-- RECORDS SUPPLIED --
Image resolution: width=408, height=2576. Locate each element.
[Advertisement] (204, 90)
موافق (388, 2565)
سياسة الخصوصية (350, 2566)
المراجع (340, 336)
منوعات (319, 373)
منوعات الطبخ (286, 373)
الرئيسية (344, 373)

-- TASK DESCRIPTION --
Write out every line of the material exactly as it appears.

-- ANSWER SECTION --
Image resolution: width=408, height=2576. Locate each element.
[Advertisement] (204, 90)
موافق (388, 2565)
سياسة الخصوصية (350, 2566)
المراجع (340, 336)
منوعات (319, 373)
منوعات الطبخ (286, 373)
الرئيسية (344, 373)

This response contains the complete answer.